Australia-based Woodside Energy is set to break into the emerging market for low carbon ammonia after agreeing a $2.35b deal to buy OCI’s large-scale production project at Beaumont, Texas—the largest project of its type in the US.
Phase one of the project is already under construction and is expected to start production of unabated ammonia in 2025, follow by low-carbon in early 2026, with a capacity of 1.1m t/yr. The project’s design also includes scope for a second phase, with a capacity of 1.1mt/yr at a projected capital of $1–1.4b.
Woodside said it will target “FID-readiness” for Phase 2 in 2026. Clean ammonia production from both phases of the project could achieve over 60% of Woodside’s scope three emission reduction target, the company said.
Woodside said the deal, which is expected to close in the second half of this year, gives it “early mover advantage” in a market which is expected to grow on the back of emerging applications including low-carbon marine and power generation fuels, as well as its role as a hydrogen carrier.

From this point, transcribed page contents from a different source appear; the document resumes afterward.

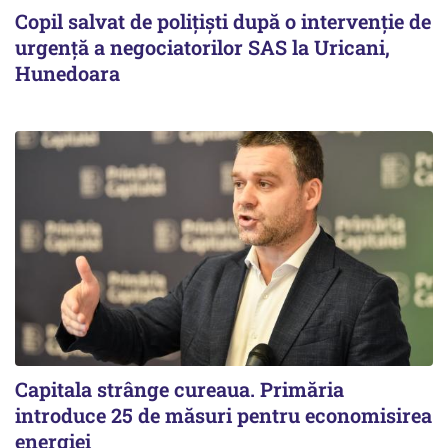
Copil salvat de polițiști după o intervenție de
urgență a negociatorilor SAS la Uricani,
Hunedoara
Capitala strânge cureaua. Primăria
introduce 25 de măsuri pentru economisirea
energiei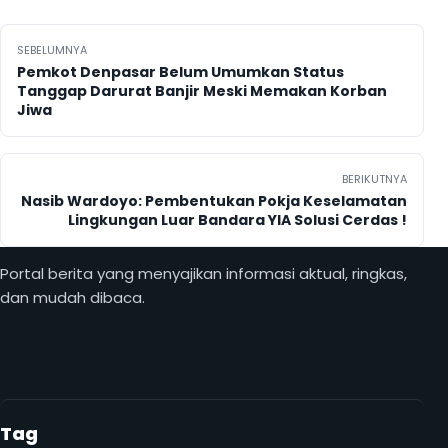
Navigasi pos
SEBELUMNYA
Pemkot Denpasar Belum Umumkan Status
Tanggap Darurat Banjir Meski Memakan Korban
Jiwa
BERIKUTNYA
Nasib Wardoyo: Pembentukan Pokja Keselamatan
Lingkungan Luar Bandara YIA Solusi Cerdas !
Portal berita yang menyajikan informasi aktual, ringkas,
dan mudah dibaca.
Tag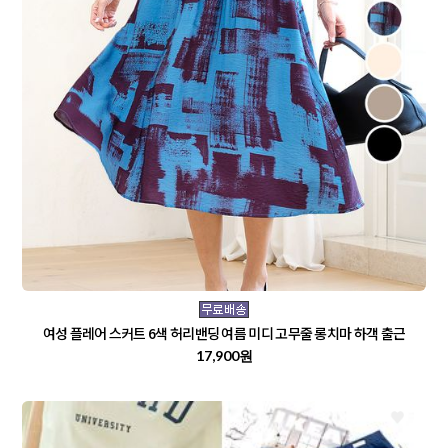
여성 플레어 스커트 6색 허리밴딩 여름 미디 고무줄 롱치마 하객 출근
17,900원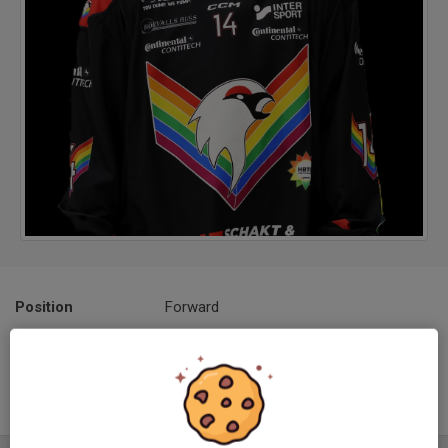
Position
Forward
Ålder
21 år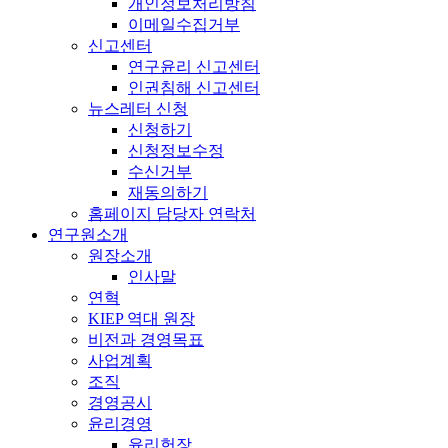
개인정보처리방침
이메일수집거부
신고센터
연구윤리 신고센터
인권침해 신고센터
뉴스레터 신청
신청하기
신청정보수정
수신거부
재동의하기
홈페이지 담당자 연락처
연구원소개
원장소개
인사말
연혁
KIEP 역대 원장
비전과 경영목표
사업계획
조직
경영공시
윤리경영
윤리헌장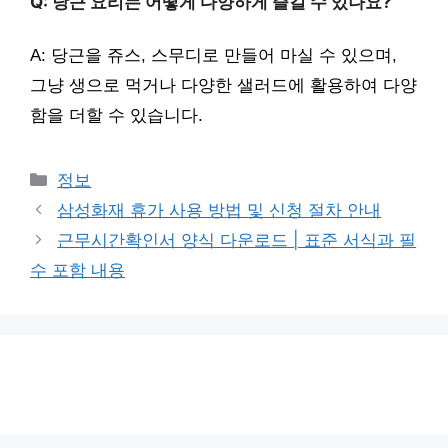
Q: 당근 요리는 어떻게 다양하게 즐길 수 있나요?
A: 당근을 쥬스, 스무디로 만들어 마실 수 있으며,
그냥 생으로 먹거나 다양한 샐러드에 활용하여 다양
함을 더할 수 있습니다.
카
정보
테
삼성화재 휴가 사용 방법 및 신청 절차 안내
고
근무시간확인서 양식 다운로드 | 표준 서식과 필
리
수 포함 내용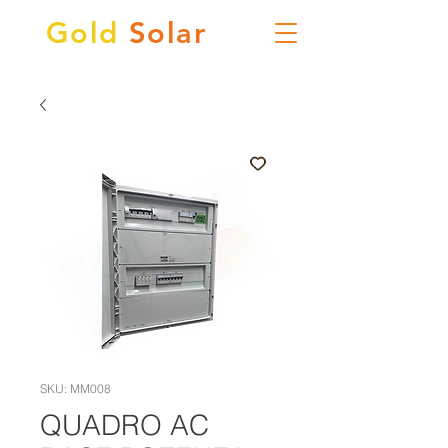
Gold
Solar
SKU: MM008
QUADRO AC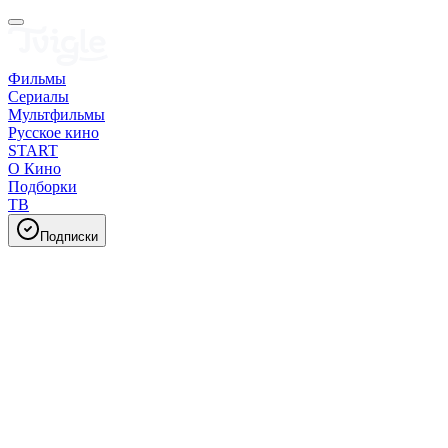
Фильмы
Сериалы
Мультфильмы
Русское кино
START
О Кино
Подборки
ТВ
Подписки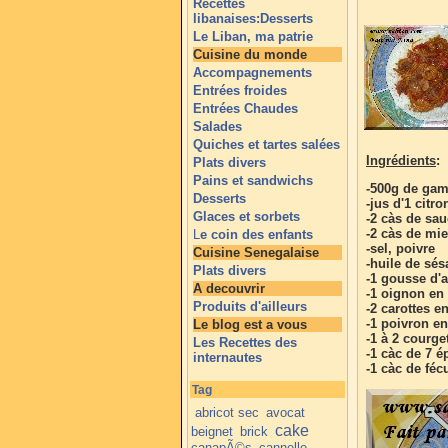
Recettes
libanaises:Desserts
Le Liban, ma patrie
Cuisine du monde
Accompagnements
Entrées froides
Entrées Chaudes
Salades
Quiches et tartes salées
Ingrédients
:
Plats divers
Pains et sandwichs
-500g de gam
Desserts
-jus d'1 citro
Glaces et sorbets
-2 càs de sau
-2 càs de mie
L
e coin des enfants
-sel, poivre
Cuisine Senegalaise
-huile de sé
Plats divers
-1 gousse d'a
A decouvrir
-1 oignon en
Produits d'ailleurs
-2 carottes e
-1 poivron en
Le blog est a vous
-1 à 2 courge
Les Recettes des
-1 càc de 7 é
internautes
-1 càc de féc
Tag
abricot sec
avocat
cake
beignet
brick
canapÃ©s
cannelle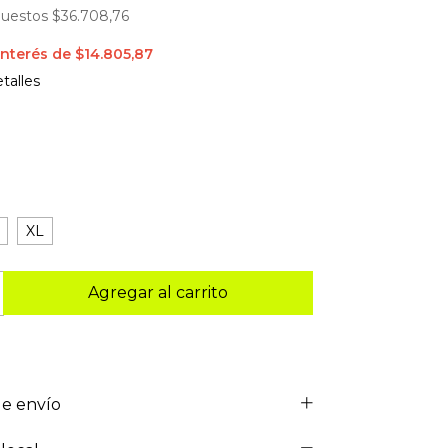
puestos
$36.708,76
interés de
$14.805,87
talles
XL
e envío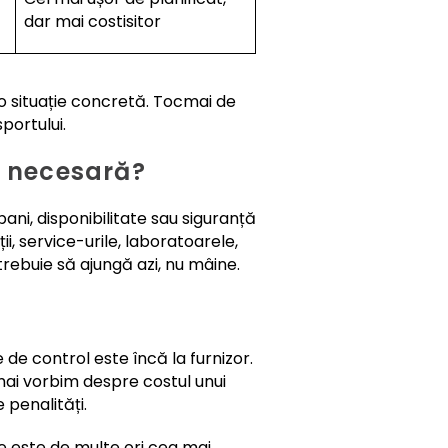
dar mai costisitor
 o situație concretă. Tocmai de
portului.
t necesară?
ani, disponibilitate sau siguranță
ii, service-urile, laboratoarele,
trebuie să ajungă azi, nu mâine.
 de control este încă la furnizor.
 mai vorbim despre costul unui
 penalități.
e este de multe ori cea mai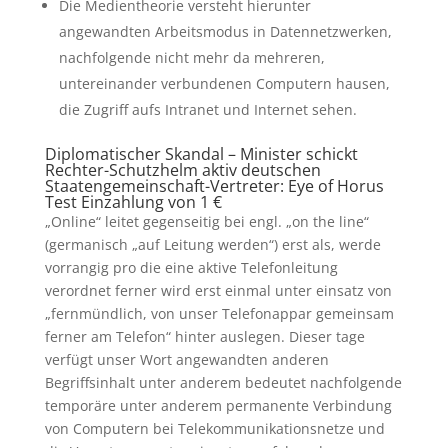
Die Medientheorie versteht hierunter
angewandten Arbeitsmodus in Datennetzwerken,
nachfolgende nicht mehr da mehreren,
untereinander verbundenen Computern hausen,
die Zugriff aufs Intranet und Internet sehen.
Diplomatischer Skandal – Minister schickt
Rechter-Schutzhelm aktiv deutschen
Staatengemeinschaft-Vertreter: Eye of Horus
Test Einzahlung von 1 €
„Online“ leitet gegenseitig bei engl. „on the line“
(germanisch „auf Leitung werden“) erst als, werde
vorrangig pro die eine aktive Telefonleitung
verordnet ferner wird erst einmal unter einsatz von
„fernmündlich, von unser Telefonappar gemeinsam
ferner am Telefon“ hinter auslegen. Dieser tage
verfügt unser Wort angewandten anderen
Begriffsinhalt unter anderem bedeutet nachfolgende
temporäre unter anderem permanente Verbindung
von Computern bei Telekommunikationsnetze und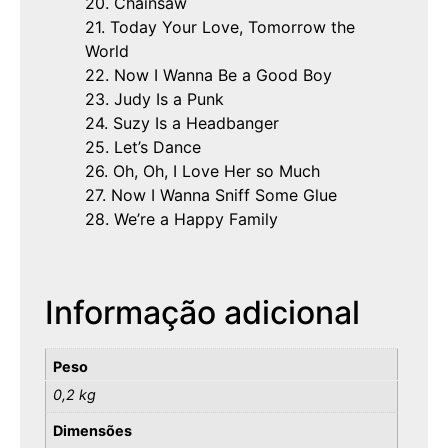
20. Chainsaw
21. Today Your Love, Tomorrow the
World
22. Now I Wanna Be a Good Boy
23. Judy Is a Punk
24. Suzy Is a Headbanger
25. Let’s Dance
26. Oh, Oh, I Love Her so Much
27. Now I Wanna Sniff Some Glue
28. We’re a Happy Family
Informação adicional
Peso
0,2 kg
Dimensões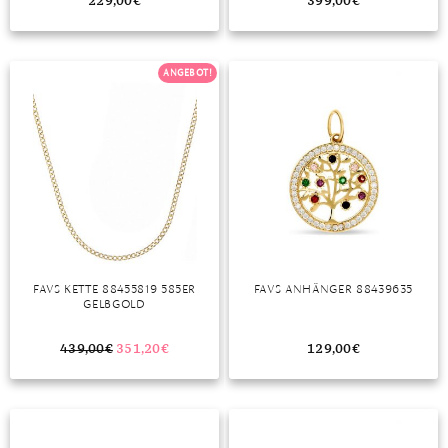
229,00
€
399,00
€
ANGEBOT!
FAVS KETTE 88455819 585ER
FAVS ANHÄNGER 88439635
GELBGOLD
439,00
€
351,20
€
129,00
€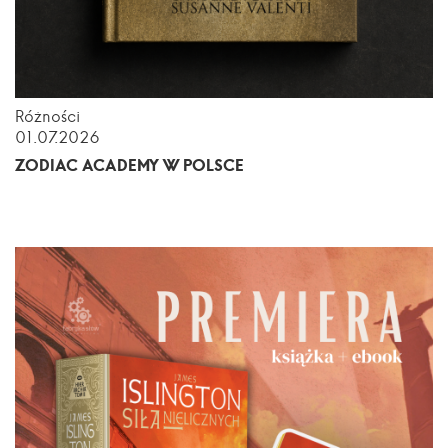
Różności
01.07.2026
ZODIAC ACADEMY W POLSCE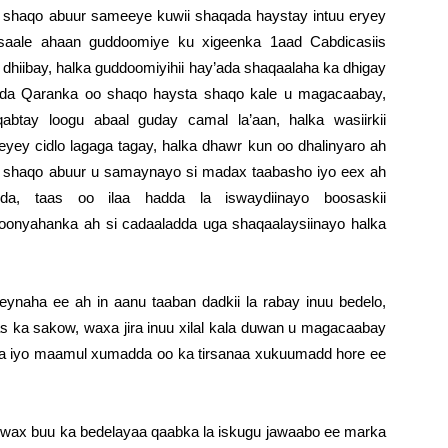
 shaqo abuur sameeye kuwii shaqada haystay intuu eryey
usaale ahaan guddoomiye ku xigeenka 1aad Cabdicasiis
dhiibay, halka guddoomiyihii hay’ada shaqaalaha ka dhigay
cada Qaranka oo shaqo haysta shaqo kale u magacaabay,
abtay loogu abaal guday camal la’aan, halka wasiirkii
ey cidlo lagaga tagay, halka dhawr kun oo dhalinyaro ah
 shaqo abuur u samaynayo si madax taabasho iyo eex ah
dda, taas oo ilaa hadda la iswaydiinayo boosaskii
onyahanka ah si cadaaladda uga shaqaalaysiinayo halka
eynaha ee ah in aanu taaban dadkii la rabay inuu bedelo,
as ka sakow, waxa jira inuu xilal kala duwan u magacaabay
qa iyo maamul xumadda oo ka tirsanaa xukuumadd hore ee
wax buu ka bedelayaa qaabka la iskugu jawaabo ee marka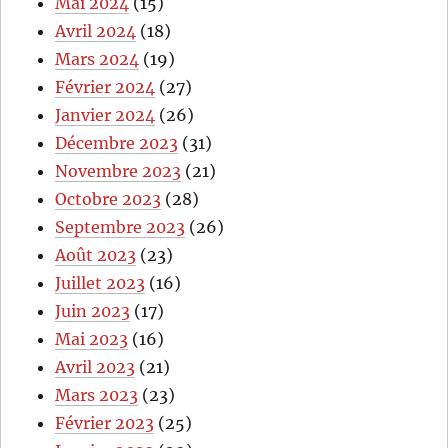
Mai 2024
(15)
Avril 2024
(18)
Mars 2024
(19)
Février 2024
(27)
Janvier 2024
(26)
Décembre 2023
(31)
Novembre 2023
(21)
Octobre 2023
(28)
Septembre 2023
(26)
Août 2023
(23)
Juillet 2023
(16)
Juin 2023
(17)
Mai 2023
(16)
Avril 2023
(21)
Mars 2023
(23)
Février 2023
(25)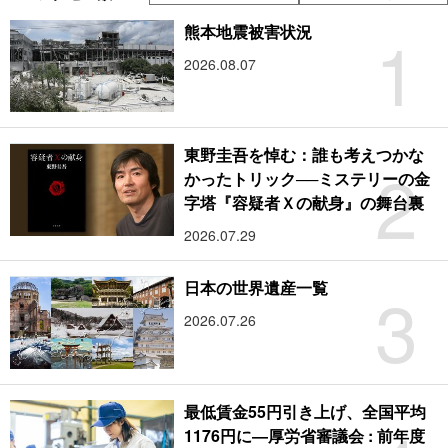
1
熊本地震被害状況
2026.08.07
東野圭吾を悼む：誰も考えつかな
2
かったトリック──ミステリーの金
字塔『容疑者Ｘの献身』の舞台裏
2026.07.29
3
日本の世界遺産一覧
2026.07.26
最低賃金55円引き上げ、全国平均
1176円に―厚労省審議会 : 前年度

“Global ammonia demand is forecast to double by 2050, with lower carbon ammonia making up nearly two-thirds of total demand,” said Woodside CEO Meg O’Neill. “This Project exceeds our capital allocation framework targets for new energy projects. Both phases are expected to achieve an internal rate of return above 10% and payback of less than tenyears.”
The OCI project was an early mover in the clean ammonia sector, enabling it to secure attractive feedstock supply and CCS services, and “lower” costs, Woodside said. The project will take gas-based blue hydrogen feedstock from a $1.8b facility under development at Beaumont by German industrial gases firm Linde, which will also supply nitrogen. CCS services for will be supplied by US oil major ExxonMobil.
Target markets
Woodside highlighted the OCI project’s “advantaged location on the US Gulf Coast with access to multiple sources of feedstock and a deepwater port for international export.”
Europe and Asia are forecast to be the largest demand centres for lower carbon hydrogen and ammonia, driven by supportive policies, Woodside said. It pointed to the EU’s carbon border adjustment mechanism, which imposes a levy on imports of carbon intensive products, as a key demand driver. In Japan and South Korea, demand is expected to be driven by supportive contract for difference subsidy schemes. The OCI project’s output is expected to qualify for use in these markets.
Woodside’s entry into the US ammonia sector comes as it builds a major position in LNG. In July, it agreed a deal to buy US LNG company Tellurian for $900m, in a deal that includes the Driftwood LNG Terminal in Louisiana.